Cities Without Citadels




Vertically! That's the way life distributes us. Civilizations past were pretty much the same. Power, prestige, wealth placed you up the ladder. The poor always occupied the bottom rung of history's record. Inconsequential, peasants, working class.

Centuries past tell us of the ruling class and the innumerable thousands of poor. The few lived at the expense of all the rest. It was as though they somehow deserved the best of everything even if it meant deprivation for others. Inevitable in every culture?

Not true!  It's neither inevitable nor needed; and not every civilization was vertically arranged. There have been interesting times and cultures where the play for dominance wasn't a part. Curious?

Centuries ago along Africa's Niger River, rainfall varied greatly from year to year. One year in six was near the region's average; other years were at the extremes for rainfall on the plains and in the upper regions where the river's source was fed.  So to a greater or lesser extent, the plains flooded a little or a lot and crops did or didn't do well.  There wasn't any way to predict how a year's growing season would turn out, so the residents adapted.  It's instructive for us to see their approach.

The river's inland delta, as it's called, is almost level and the Niger river descends just a few millimeters per kilometer over much of its 4000 km length. When the rains come, the flood moves broadly across the region. The amount of rain determines how far from the river the floods will carry, and it's rarely the same two years in a row.  Folks learned that they couldn't master all the skills and manage all the resources needed for every opportunity.  Fishing was varied from year to year and tremendously labor intensive. Farming was even more so with a requirement to understand which crops would do well in which water depths.  The pastoralists managed their flocks by moving significant distances regularly.  Out beyond the edge of the floodplain that was waist deep for six months of the year, then rapidly inward as the land and vegetation dried up.

Communities specialized and cooperated, and they did so without one specialization or community being at the top. Some years the farmers did better than the fishermen and vice versa. Some years, the herds survived well; others, not so well. They needed each other in order to survive, so they shared more or less graciously. Ancient stories persist of conflicts being resolved generously.

Communities grew into cities around the specializations, and they persisted successfully for more than a thousand years.  It was hard, of course, but they did it without an upper class and without a central government and without Wall Street leeches. Interesting.  More than a thousand years without war or sequestration or ... well, you get the idea.
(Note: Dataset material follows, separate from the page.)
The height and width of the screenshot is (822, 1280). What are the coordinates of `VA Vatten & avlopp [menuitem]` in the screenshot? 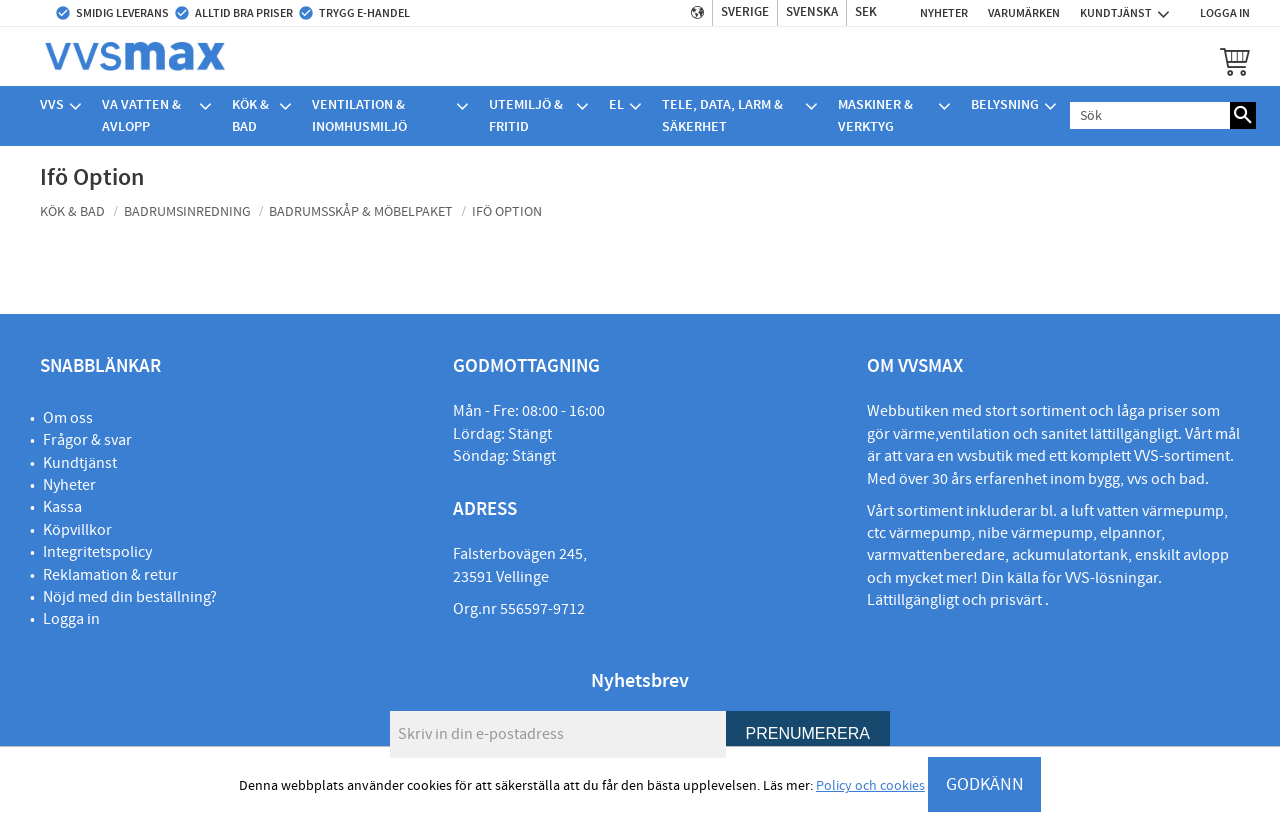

Our present competition and consumption model is unsustainable, we've discovered, and it brings suffering and death to others.  We're all at risk, but there are many alternatives.
Consider ...  the complex society of the inland Niger River Delta.  Bambara millet farmers, the Fulani and Tuareg herders, and the Bozo and Somono fishermen lived together there for 1600 years – on the basis of peaceful and reciprocal relations.  These were acephalous societies, based on complexification of settlement, rather than centralization.  
See: John READER (1999): Africa, A biography of the Continent. Vintage. London; Chpt. 23 – Cities without citadels.